# ABOUT THIS TASK
Determine how many lines in the material below contain the word "management", and give that number without comment.

§

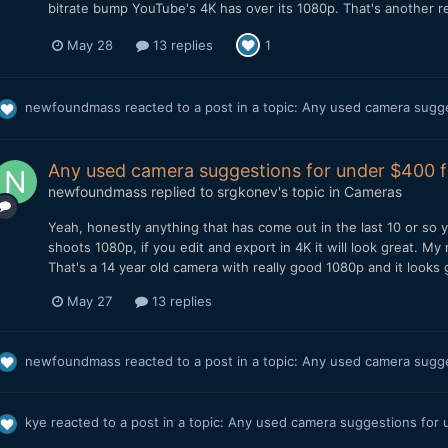
bitrate bump YouTube's 4K has over its 1080p. That's another rea
May 28
13 replies
1
newfoundmass
reacted to a post in a topic:
Any used camera sugge
Any used camera suggestions for under $400 
newfoundmass
replied to
srgkonev
's topic in
Cameras
Yeah, honestly anything that has come out in the last 10 or so 
shoots 1080p, if you edit and export in 4K it will look great. My
That's a 14 year old camera with really good 1080p and it looks gr
May 27
13 replies
newfoundmass
reacted to a post in a topic:
Any used camera sugge
kye
reacted to a post in a topic:
Any used camera suggestions for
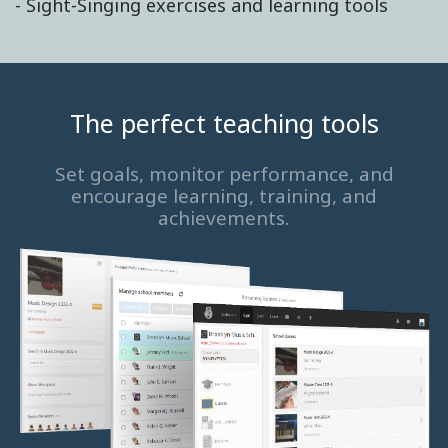
- Sight-Singing exercises and learning tools
The perfect teaching tools
Set goals, monitor performance, and
encourage learning, training, and
achievements.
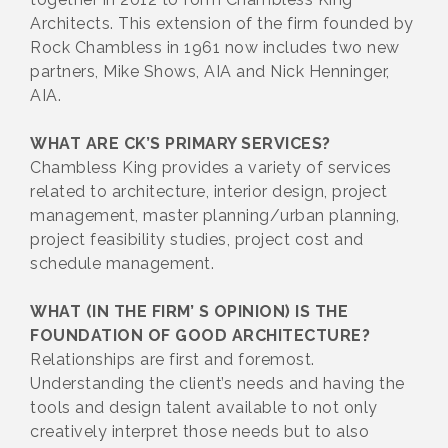
Architects. This extension of the firm founded by
Rock Chambless in 1961 now includes two new
partners, Mike Shows, AIA and Nick Henninger,
AIA.
WHAT ARE CK’S PRIMARY SERVICES?
Chambless King provides a variety of services
related to architecture, interior design, project
management, master planning/urban planning,
project feasibility studies, project cost and
schedule management.
WHAT (IN THE FIRM’ S OPINION) IS THE
FOUNDATION OF GOOD ARCHITECTURE?
Relationships are first and foremost.
Understanding the client’s needs and having the
tools and design talent available to not only
creatively interpret those needs but to also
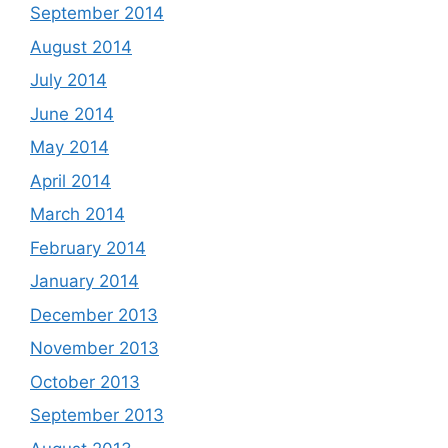
September 2014
August 2014
July 2014
June 2014
May 2014
April 2014
March 2014
February 2014
January 2014
December 2013
November 2013
October 2013
September 2013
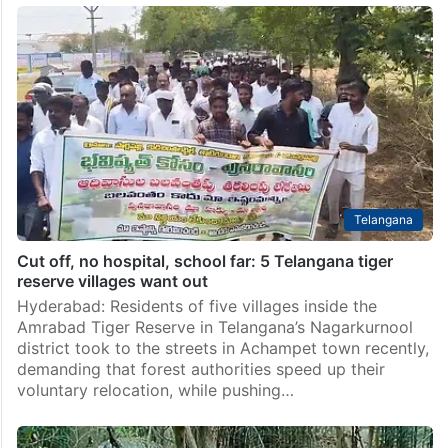
Chenchu Adivasis not willing to leave Amrabad Tiger
Reserve: Fact-finding team
Hyderabad: Two civil society organisations have
demanded an immediate halt to the relocation of
Adivasi communities from villages falling within the
Amrabad Tiger Reserve area in Telangana, alleging
that the displacement drive is…
Telangana
Cut off, no hospital, school far: 5 Telangana tiger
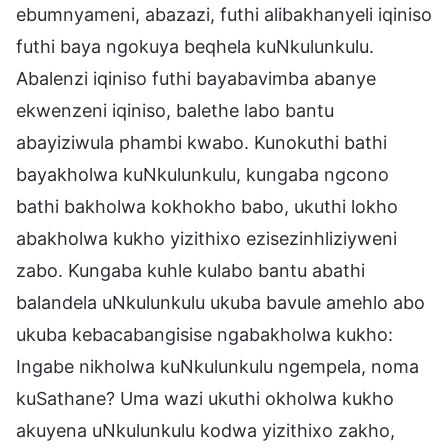
ebumnyameni, abazazi, futhi alibakhanyeli iqiniso
futhi baya ngokuya beqhela kuNkulunkulu.
Abalenzi iqiniso futhi bayabavimba abanye
ekwenzeni iqiniso, balethe labo bantu
abayiziwula phambi kwabo. Kunokuthi bathi
bayakholwa kuNkulunkulu, kungaba ngcono
bathi bakholwa kokhokho babo, ukuthi lokho
abakholwa kukho yizithixo ezisezinhliziyweni
zabo. Kungaba kuhle kulabo bantu abathi
balandela uNkulunkulu ukuba bavule amehlo abo
ukuba kebacabangisise ngabakholwa kukho:
Ingabe nikholwa kuNkulunkulu ngempela, noma
kuSathane? Uma wazi ukuthi okholwa kukho
akuyena uNkulunkulu kodwa yizithixo zakho,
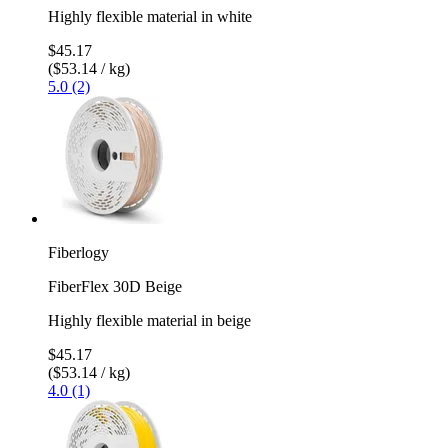
Highly flexible material in white
$45.17
($53.14 / kg)
5.0 (2)
Fiberlogy
FiberFlex 30D Beige
Highly flexible material in beige
$45.17
($53.14 / kg)
4.0 (1)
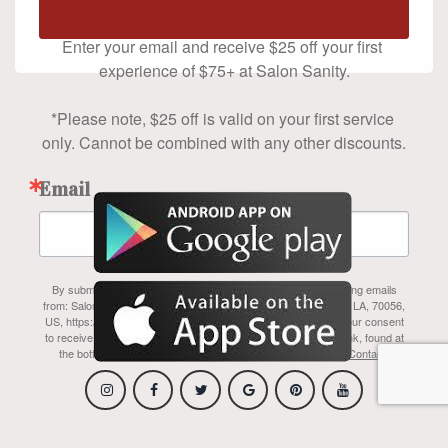
$75+
Enter your email and receive $25 off your first 
experience of $75+ at Salon Sanity.

*Please note, $25 off is valid on your first service 
only. Cannot be combined with any other discounts.
Email
By submitting this form, you are consenting to receive marketing emails
from: Salon Sanity Inc, 1700 Belle Chasse Hwy, #110A, Gretna, LA, 70056,
US, https://www.salonsanity.com/index.html. You can revoke your consent
to receive emails at any time by using the SafeUnsubscribe® link, found at
the bottom of every email.
Emails are serviced by Constant Contact.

§

# REPLY TO THE EXERCISE
2